Gesundheit zuerst: Coronabewältigung soll(te) Vorbild sein

Allzu oft verhinderten wirtschaftliche Interessen wirksame Massnahmen zum Gesundheitsschutz und zur Prävention. Jetzt nicht mehr.

01. Juni 2020

von Urs P. Gasche

Behörden und Parteien haben die öffentliche Gesundheit in den letzten Jahrzehnten noch nie so ernst genommen wie während der Corona-Pandemie. Bis vor kurzem haben sie wirtschaftliche Interessen meist höher gewichtet als den Gesundheitsschutz. Doch jetzt während der gegenwärtigen Coronakrise stiessen wissenschaftliche Experten bei der Politik auf so offene Ohren wie nie zuvor.

Konkret: Um einige tausend zusätzliche Todesfälle zu verhindern, nahm der Staat einen wochenlangen Stillstand der Wirtschaft in Kauf.
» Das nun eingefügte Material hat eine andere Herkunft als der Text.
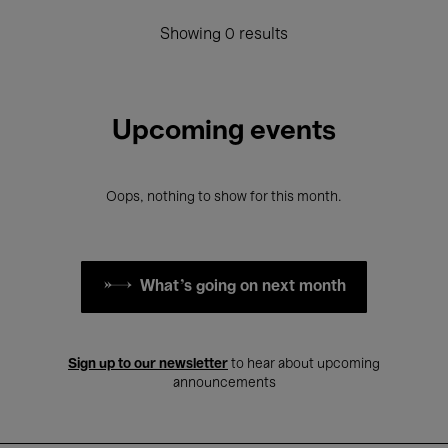
Showing 0 results
Upcoming events
Oops, nothing to show for this month.
What's going on next month
Sign up to our newsletter
to hear about upcoming
announcements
Kitas, Schulen, Restaurants und sogar Pärke mussten schliessen. Die Behörden tolerieren eine zusätzliche Staatsverschuldung und damit eine schwere Hypothek für die Zukunft. Sie akzeptieren eine steigende Arbeitslosigkeit und soziale Ausgrenzung in Pflege- und Altersheimen. Während der Corona-Epidemie hatte der Schutz des Lebens Vorrang, obwohl das Risiko, vorzeitig zu sterben, grossmehrheitlich Vorerkrankte und Alte betrifft. Damit weniger Menschen an Covid-19 sterben, schmälerte die Regierung notrechtlich auch demokratische Freiheiten.

«Die Gesundheit muss immer ganz vorne stehen», beteuerte Deutschlands Innenminister Horst Seehofer. Der Schweizer Gesundheitsminister Alain Berset versicherte: «Oberstes Ziel ist der Schutz der Gesundheit der Bevölkerung. Das schützt auch die Schwächsten

Diese Töne sind neu. Falls dieser Paradigmawechsel, den die Corona-Pandemie in der Gesundheitspolitik ausgelöst hat, konsequent weiterverfolgt wird, hat dies weitreichende und erfreuliche Konsequenzen überall dort, wo Todesfälle und schwere Erkrankungen vermieden werden können. Die Interessen der Wirtschaft haben sich unterzuordnen. Selbst dort, wo noch Zweifel über das Ausmass der Gesundheitsrisiken bestehen, haben Vorsicht und Vorbeugung künftig Vorrang – so wie das während der Corona-Epidemie der Fall war.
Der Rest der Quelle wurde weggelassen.